● **WHAT TO WORK ON**: Pull out every line in the data that has the string "true" in it.

[Dataset entries]
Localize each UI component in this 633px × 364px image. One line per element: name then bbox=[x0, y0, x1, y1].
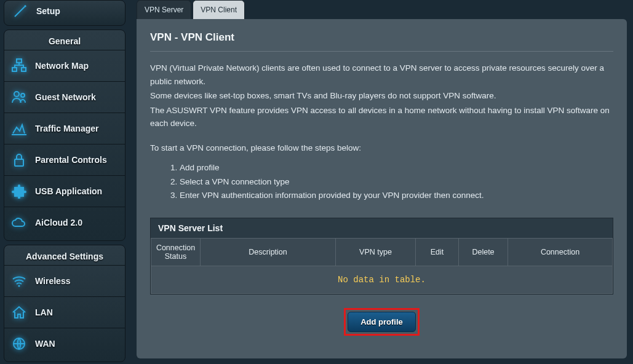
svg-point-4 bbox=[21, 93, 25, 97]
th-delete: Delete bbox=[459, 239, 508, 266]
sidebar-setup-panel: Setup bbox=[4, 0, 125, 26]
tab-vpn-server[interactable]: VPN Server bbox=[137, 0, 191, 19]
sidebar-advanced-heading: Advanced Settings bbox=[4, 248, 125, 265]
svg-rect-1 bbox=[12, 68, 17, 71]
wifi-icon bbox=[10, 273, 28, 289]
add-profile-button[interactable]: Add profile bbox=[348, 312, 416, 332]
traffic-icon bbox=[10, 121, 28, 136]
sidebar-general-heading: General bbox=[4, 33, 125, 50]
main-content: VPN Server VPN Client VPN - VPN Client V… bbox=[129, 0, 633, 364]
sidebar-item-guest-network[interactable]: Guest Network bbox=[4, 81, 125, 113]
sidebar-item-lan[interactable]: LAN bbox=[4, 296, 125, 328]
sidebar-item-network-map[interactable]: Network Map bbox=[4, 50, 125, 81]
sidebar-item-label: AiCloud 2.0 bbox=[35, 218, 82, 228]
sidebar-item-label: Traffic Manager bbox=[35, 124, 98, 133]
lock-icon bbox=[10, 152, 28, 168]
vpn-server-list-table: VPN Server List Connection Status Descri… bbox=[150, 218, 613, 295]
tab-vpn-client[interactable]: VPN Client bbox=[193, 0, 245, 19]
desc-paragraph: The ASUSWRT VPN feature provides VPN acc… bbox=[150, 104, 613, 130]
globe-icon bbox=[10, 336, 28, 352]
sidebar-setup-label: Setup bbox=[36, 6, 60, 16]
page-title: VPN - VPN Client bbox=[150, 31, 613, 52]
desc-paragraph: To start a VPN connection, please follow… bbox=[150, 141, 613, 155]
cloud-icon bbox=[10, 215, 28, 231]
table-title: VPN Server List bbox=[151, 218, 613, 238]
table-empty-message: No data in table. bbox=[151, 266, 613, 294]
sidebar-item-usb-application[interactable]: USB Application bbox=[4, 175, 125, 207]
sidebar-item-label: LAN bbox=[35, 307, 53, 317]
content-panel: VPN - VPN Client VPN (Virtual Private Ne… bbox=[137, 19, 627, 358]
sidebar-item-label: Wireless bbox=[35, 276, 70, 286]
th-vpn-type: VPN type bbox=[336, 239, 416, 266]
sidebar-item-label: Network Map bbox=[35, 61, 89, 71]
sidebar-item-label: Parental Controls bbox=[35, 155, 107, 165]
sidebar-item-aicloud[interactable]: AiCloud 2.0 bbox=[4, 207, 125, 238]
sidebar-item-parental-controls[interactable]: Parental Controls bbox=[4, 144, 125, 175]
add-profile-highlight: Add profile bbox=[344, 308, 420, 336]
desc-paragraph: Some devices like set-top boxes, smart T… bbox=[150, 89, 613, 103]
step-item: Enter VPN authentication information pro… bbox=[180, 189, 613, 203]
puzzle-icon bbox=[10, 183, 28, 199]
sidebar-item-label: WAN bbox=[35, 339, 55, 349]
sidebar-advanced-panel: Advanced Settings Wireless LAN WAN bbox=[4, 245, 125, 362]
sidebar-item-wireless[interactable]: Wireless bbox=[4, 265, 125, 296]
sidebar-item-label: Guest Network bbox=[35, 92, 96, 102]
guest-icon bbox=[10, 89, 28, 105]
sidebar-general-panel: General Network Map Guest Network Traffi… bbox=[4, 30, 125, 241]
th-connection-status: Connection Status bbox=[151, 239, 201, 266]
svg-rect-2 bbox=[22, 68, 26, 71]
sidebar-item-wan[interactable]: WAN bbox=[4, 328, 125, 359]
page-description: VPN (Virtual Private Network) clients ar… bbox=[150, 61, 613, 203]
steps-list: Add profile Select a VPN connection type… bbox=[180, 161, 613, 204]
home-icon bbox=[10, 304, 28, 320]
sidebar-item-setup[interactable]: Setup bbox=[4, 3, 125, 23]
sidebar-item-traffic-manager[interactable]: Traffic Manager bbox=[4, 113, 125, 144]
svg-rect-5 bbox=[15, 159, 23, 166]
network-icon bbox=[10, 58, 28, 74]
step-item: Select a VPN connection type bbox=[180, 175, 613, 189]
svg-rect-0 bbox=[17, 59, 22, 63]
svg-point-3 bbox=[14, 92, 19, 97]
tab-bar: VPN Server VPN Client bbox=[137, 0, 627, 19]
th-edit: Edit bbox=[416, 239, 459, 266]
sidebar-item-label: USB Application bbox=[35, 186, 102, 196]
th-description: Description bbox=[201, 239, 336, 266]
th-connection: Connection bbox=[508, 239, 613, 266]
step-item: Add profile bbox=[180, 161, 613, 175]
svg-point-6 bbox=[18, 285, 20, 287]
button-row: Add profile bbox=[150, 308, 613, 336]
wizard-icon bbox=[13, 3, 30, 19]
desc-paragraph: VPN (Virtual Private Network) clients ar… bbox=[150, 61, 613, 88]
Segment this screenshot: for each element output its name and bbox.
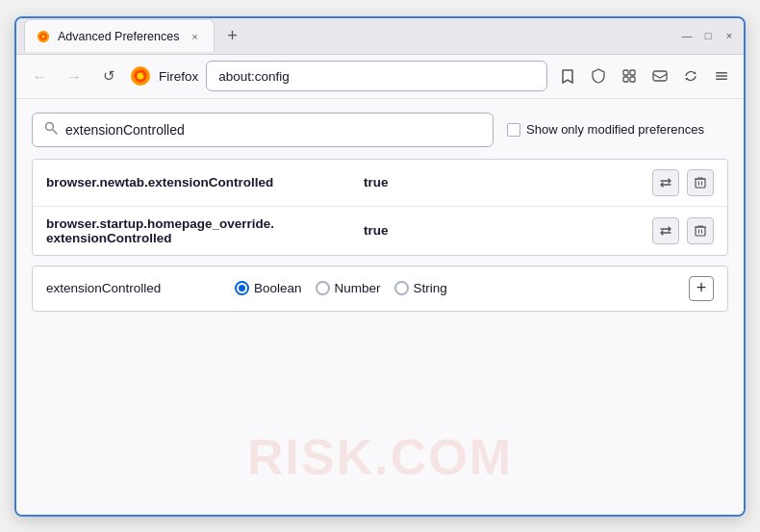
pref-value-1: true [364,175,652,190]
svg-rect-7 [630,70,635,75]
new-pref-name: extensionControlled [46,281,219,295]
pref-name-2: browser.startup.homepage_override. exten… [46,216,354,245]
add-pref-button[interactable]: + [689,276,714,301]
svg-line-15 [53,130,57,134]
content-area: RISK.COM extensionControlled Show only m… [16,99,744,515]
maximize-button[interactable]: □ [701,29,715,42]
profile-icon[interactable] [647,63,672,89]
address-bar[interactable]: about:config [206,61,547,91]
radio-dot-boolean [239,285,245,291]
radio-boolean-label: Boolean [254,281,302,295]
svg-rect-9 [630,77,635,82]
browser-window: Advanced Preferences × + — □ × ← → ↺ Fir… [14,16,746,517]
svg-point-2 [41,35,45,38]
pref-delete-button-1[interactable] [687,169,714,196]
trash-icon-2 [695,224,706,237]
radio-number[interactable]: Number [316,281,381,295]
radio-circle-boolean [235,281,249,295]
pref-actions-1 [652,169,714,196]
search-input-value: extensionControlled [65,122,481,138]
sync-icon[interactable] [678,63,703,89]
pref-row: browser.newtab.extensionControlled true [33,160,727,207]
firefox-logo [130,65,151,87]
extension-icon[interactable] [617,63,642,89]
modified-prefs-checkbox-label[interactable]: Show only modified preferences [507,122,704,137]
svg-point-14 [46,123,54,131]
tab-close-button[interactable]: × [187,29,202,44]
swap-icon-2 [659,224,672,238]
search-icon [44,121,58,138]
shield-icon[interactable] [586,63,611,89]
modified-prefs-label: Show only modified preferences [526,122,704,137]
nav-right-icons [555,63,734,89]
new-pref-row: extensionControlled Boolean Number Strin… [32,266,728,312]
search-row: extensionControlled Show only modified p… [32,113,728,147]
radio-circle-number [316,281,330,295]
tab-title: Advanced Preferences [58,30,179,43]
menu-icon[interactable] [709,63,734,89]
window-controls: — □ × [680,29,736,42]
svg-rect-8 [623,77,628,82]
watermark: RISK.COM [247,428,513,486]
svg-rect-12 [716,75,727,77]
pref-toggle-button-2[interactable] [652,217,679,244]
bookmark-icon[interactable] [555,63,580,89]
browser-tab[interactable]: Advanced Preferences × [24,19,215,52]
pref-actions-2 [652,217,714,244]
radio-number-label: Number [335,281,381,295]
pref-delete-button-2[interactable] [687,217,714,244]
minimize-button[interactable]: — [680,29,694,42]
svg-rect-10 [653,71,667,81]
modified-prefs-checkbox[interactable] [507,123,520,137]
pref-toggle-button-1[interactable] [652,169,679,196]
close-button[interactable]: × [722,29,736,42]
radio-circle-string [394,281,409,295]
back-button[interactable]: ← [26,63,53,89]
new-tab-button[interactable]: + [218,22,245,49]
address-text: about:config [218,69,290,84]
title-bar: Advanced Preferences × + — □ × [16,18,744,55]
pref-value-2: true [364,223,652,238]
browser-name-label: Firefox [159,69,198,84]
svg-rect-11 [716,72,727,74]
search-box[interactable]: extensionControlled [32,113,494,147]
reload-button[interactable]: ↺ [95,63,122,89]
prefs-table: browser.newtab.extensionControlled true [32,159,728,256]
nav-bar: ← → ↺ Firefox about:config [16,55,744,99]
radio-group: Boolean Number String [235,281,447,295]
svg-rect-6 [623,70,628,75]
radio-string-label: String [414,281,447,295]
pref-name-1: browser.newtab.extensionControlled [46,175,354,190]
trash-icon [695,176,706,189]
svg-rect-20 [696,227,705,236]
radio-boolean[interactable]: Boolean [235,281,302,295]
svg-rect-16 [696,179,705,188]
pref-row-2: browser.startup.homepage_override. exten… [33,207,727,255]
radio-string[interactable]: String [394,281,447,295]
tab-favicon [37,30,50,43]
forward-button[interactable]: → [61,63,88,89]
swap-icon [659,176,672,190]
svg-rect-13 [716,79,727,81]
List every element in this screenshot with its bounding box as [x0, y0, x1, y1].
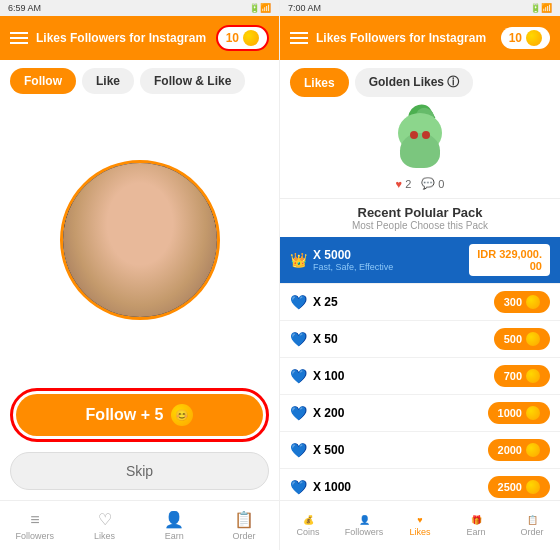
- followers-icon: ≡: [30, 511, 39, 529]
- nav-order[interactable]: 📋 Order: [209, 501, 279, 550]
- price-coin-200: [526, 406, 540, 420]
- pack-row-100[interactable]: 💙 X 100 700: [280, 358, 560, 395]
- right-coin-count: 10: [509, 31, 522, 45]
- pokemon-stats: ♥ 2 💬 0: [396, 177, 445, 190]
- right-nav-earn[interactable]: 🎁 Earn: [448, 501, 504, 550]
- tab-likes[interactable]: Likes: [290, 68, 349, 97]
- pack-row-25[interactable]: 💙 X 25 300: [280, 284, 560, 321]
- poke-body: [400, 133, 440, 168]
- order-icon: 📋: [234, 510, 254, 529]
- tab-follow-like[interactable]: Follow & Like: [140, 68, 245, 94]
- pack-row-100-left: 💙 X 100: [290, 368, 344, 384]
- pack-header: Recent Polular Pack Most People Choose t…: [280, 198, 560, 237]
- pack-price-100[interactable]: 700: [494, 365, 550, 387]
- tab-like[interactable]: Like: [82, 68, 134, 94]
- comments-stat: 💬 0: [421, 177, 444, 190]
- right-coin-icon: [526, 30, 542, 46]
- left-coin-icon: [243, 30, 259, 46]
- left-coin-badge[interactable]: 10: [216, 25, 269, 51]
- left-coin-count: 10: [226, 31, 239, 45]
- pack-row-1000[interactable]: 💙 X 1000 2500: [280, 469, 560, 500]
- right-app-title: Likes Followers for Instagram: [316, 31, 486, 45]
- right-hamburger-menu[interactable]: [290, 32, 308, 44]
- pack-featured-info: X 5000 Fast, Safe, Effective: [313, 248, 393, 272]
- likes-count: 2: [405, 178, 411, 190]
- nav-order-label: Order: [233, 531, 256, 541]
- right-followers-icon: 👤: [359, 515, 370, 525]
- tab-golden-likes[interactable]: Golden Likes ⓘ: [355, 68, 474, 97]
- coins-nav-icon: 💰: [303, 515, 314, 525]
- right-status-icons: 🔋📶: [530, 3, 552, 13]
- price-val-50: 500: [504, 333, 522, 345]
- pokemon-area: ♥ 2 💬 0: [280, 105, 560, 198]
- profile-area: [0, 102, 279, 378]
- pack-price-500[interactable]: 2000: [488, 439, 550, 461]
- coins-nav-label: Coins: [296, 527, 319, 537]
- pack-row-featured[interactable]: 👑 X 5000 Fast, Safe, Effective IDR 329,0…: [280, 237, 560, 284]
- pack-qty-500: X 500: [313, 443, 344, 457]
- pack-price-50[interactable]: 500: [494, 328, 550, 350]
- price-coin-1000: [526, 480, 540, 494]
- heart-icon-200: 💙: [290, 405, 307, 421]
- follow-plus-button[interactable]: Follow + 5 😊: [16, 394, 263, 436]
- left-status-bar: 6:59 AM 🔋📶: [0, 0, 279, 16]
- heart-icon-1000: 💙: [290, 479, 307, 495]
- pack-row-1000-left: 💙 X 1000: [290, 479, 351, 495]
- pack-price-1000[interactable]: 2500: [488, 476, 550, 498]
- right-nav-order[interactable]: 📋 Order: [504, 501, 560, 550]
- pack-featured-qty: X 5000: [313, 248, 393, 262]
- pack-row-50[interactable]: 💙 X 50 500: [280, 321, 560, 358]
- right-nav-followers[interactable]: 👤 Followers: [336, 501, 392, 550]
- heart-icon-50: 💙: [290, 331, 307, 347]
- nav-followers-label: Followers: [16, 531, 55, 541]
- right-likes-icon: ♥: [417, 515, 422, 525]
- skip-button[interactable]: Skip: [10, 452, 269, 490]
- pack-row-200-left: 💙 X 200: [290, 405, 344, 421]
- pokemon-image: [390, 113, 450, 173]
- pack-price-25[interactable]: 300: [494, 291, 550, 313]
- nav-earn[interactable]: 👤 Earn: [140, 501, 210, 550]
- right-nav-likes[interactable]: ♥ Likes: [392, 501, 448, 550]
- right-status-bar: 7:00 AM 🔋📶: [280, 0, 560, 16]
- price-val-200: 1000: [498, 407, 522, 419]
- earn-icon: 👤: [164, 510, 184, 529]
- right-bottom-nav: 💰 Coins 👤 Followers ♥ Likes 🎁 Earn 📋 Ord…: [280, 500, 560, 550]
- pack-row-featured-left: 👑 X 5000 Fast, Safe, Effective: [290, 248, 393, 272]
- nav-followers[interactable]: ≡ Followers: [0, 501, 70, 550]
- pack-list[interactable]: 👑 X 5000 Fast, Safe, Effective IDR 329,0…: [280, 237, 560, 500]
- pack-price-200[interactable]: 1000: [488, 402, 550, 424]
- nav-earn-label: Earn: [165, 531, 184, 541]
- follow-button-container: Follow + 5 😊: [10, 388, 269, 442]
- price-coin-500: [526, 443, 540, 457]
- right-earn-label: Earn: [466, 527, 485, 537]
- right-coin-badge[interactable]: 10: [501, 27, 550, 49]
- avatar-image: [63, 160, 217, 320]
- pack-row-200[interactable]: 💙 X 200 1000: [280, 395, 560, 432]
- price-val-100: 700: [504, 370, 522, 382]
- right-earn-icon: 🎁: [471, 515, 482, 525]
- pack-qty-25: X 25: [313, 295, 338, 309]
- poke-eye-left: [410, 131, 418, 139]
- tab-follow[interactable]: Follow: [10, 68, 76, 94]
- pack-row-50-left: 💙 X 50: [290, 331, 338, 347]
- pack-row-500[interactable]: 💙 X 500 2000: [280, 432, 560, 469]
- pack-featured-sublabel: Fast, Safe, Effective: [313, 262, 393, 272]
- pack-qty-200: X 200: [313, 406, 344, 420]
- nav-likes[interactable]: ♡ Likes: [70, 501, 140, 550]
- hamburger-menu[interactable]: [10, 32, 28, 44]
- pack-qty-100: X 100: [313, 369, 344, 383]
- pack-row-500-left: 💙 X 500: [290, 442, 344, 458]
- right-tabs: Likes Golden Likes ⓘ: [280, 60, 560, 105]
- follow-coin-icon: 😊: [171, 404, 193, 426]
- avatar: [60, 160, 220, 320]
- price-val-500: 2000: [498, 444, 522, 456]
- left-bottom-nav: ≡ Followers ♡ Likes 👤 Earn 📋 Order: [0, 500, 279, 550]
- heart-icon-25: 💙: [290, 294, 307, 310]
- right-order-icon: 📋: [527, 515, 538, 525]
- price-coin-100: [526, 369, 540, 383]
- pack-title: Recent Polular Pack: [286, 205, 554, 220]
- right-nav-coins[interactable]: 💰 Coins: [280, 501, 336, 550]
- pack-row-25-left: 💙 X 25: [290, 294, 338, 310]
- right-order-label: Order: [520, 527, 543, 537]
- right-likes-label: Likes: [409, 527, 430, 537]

● **TASK RESULT**:
pref-value-1: true [364,175,652,190]
pref-row: browser.newtab.extensionControlled true [33,160,727,207]
pref-value-2: true [364,223,652,238]
prefs-table: browser.newtab.extensionControlled true [32,159,728,256]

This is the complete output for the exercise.